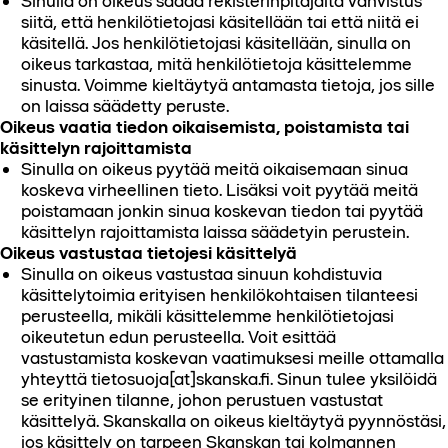
Sinulla on oikeus saada rekisterinpitäjältä vahvistus
siitä, että henkilötietojasi käsitellään tai että niitä ei
käsitellä. Jos henkilötietojasi käsitellään, sinulla on
oikeus tarkastaa, mitä henkilötietoja käsittelemme
sinusta. Voimme kieltäytyä antamasta tietoja, jos sille
on laissa säädetty peruste.
Oikeus vaatia tiedon oikaisemista, poistamista tai
käsittelyn rajoittamista
Sinulla on oikeus pyytää meitä oikaisemaan sinua
koskeva virheellinen tieto. Lisäksi voit pyytää meitä
poistamaan jonkin sinua koskevan tiedon tai pyytää
käsittelyn rajoittamista laissa säädetyin perustein.
Oikeus vastustaa tietojesi käsittelyä
Sinulla on oikeus vastustaa sinuun kohdistuvia
käsittelytoimia erityisen henkilökohtaisen tilanteesi
perusteella, mikäli käsittelemme henkilötietojasi
oikeutetun edun perusteella. Voit esittää
vastustamista koskevan vaatimuksesi meille ottamalla
yhteyttä tietosuoja[at]skanska.fi. Sinun tulee yksilöidä
se erityinen tilanne, johon perustuen vastustat
käsittelyä. Skanskalla on oikeus kieltäytyä pyynnöstäsi,
jos käsittely on tarpeen Skanskan tai kolmannen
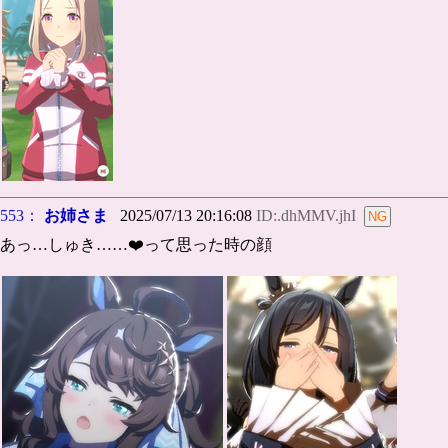
553：
お姉さま
2025/07/13 20:16:08
ID:.dhMMV.jhI
あっ…しゅき……❤️って思った時の顔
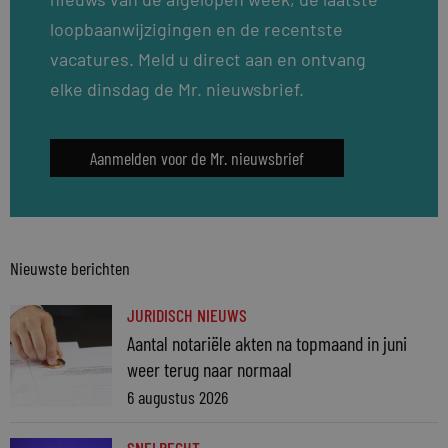
loopbaanwijzigingen en de recentste
vacatures. Meld u direct aan en ontvang
elke dinsdag de Mr. nieuwsbrief.
Aanmelden voor de Mr. nieuwsbrief
Nieuwste berichten
JURIDISCH NIEUWS
Aantal notariële akten na topmaand in juni
weer terug naar normaal
6 augustus 2026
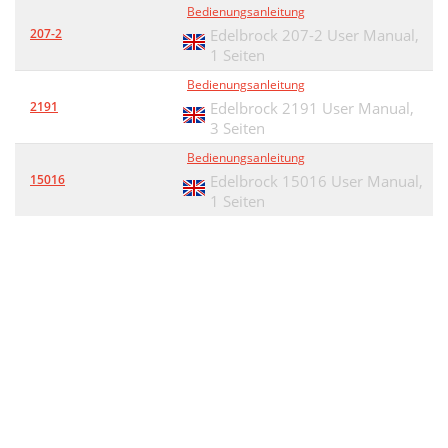
Bedienungsanleitung
207-2
Edelbrock 207-2 User Manual,
1 Seiten
Bedienungsanleitung
2191
Edelbrock 2191 User Manual,
3 Seiten
Bedienungsanleitung
15016
Edelbrock 15016 User Manual,
1 Seiten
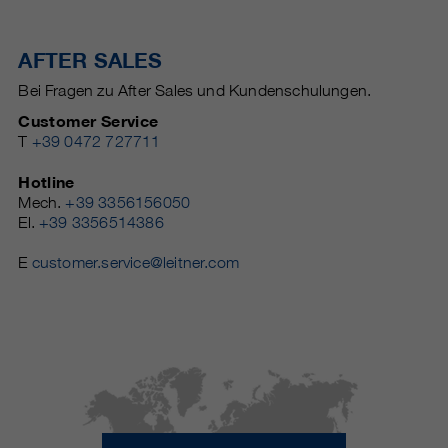
AFTER SALES
Bei Fragen zu After Sales und Kundenschulungen.
Customer Service
T
+39 0472 727711
Hotline
Mech.
+39 3356156050
El.
+39 3356514386
E
customer.service@leitner.com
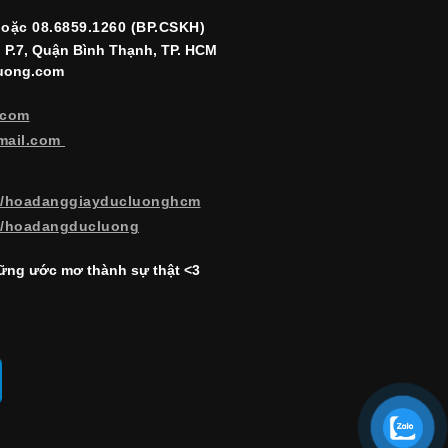
hoặc 08.6859.1260 (BP.CSKH)
, P.7, Quận Bình Thạnh, TP. HCM
luong.com
.com
mail.com
m/hoadanggiayducluonghcm
m/hoadangducluong
ng ước mơ thành sự thật <3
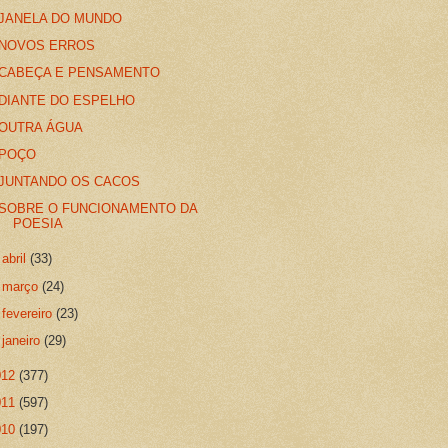
JANELA DO MUNDO
NOVOS ERROS
CABEÇA E PENSAMENTO
DIANTE DO ESPELHO
OUTRA ÁGUA
POÇO
JUNTANDO OS CACOS
SOBRE O FUNCIONAMENTO DA
POESIA
►
abril
(33)
►
março
(24)
►
fevereiro
(23)
►
janeiro
(29)
012
(377)
011
(597)
010
(197)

> _TASK_: When you set down the material above, keep every word exact and include no pictures.

> _EXPECTED ANSWER_:
Sinulla on oikeus saada rekisterinpitäjältä vahvistus
siitä, että henkilötietojasi käsitellään tai että niitä ei
käsitellä. Jos henkilötietojasi käsitellään, sinulla on
oikeus tarkastaa, mitä henkilötietoja käsittelemme
sinusta. Voimme kieltäytyä antamasta tietoja, jos sille
on laissa säädetty peruste.
Oikeus vaatia tiedon oikaisemista, poistamista tai
käsittelyn rajoittamista
Sinulla on oikeus pyytää meitä oikaisemaan sinua
koskeva virheellinen tieto. Lisäksi voit pyytää meitä
poistamaan jonkin sinua koskevan tiedon tai pyytää
käsittelyn rajoittamista laissa säädetyin perustein.
Oikeus vastustaa tietojesi käsittelyä
Sinulla on oikeus vastustaa sinuun kohdistuvia
käsittelytoimia erityisen henkilökohtaisen tilanteesi
perusteella, mikäli käsittelemme henkilötietojasi
oikeutetun edun perusteella. Voit esittää
vastustamista koskevan vaatimuksesi meille ottamalla
yhteyttä tietosuoja[at]skanska.fi. Sinun tulee yksilöidä
se erityinen tilanne, johon perustuen vastustat
käsittelyä. Skanskalla on oikeus kieltäytyä pyynnöstäsi,
jos käsittely on tarpeen Skanskan tai kolmannen
553：
お姉さま
2025/07/13 20:16:08
ID:.dhMMV.jhI
あっ…しゅき……❤️って思った時の顔
loopbaanwijzigingen en de recentste
vacatures. Meld u direct aan en ontvang
elke dinsdag de Mr. nieuwsbrief.
Aanmelden voor de Mr. nieuwsbrief
Nieuwste berichten
JURIDISCH NIEUWS
Aantal notariële akten na topmaand in juni
weer terug naar normaal
6 augustus 2026
Bedienungsanleitung
207-2
Edelbrock 207-2 User Manual,
1 Seiten
Bedienungsanleitung
2191
Edelbrock 2191 User Manual,
3 Seiten
Bedienungsanleitung
15016
Edelbrock 15016 User Manual,
1 Seiten
AFTER SALES
Bei Fragen zu After Sales und Kundenschulungen.
Customer Service
T
+39 0472 727711
Hotline
Mech.
+39 3356156050
El.
+39 3356514386
E
customer.service@leitner.com
hoặc 08.6859.1260 (BP.CSKH)
, P.7, Quận Bình Thạnh, TP. HCM
luong.com
.com
mail.com
m/hoadanggiayducluonghcm
m/hoadangducluong
ng ước mơ thành sự thật <3
JANELA DO MUNDO
NOVOS ERROS
CABEÇA E PENSAMENTO
DIANTE DO ESPELHO
OUTRA ÁGUA
POÇO
JUNTANDO OS CACOS
SOBRE O FUNCIONAMENTO DA
POESIA
►
abril
(33)
►
março
(24)
►
fevereiro
(23)
►
janeiro
(29)
012
(377)
011
(597)
010
(197)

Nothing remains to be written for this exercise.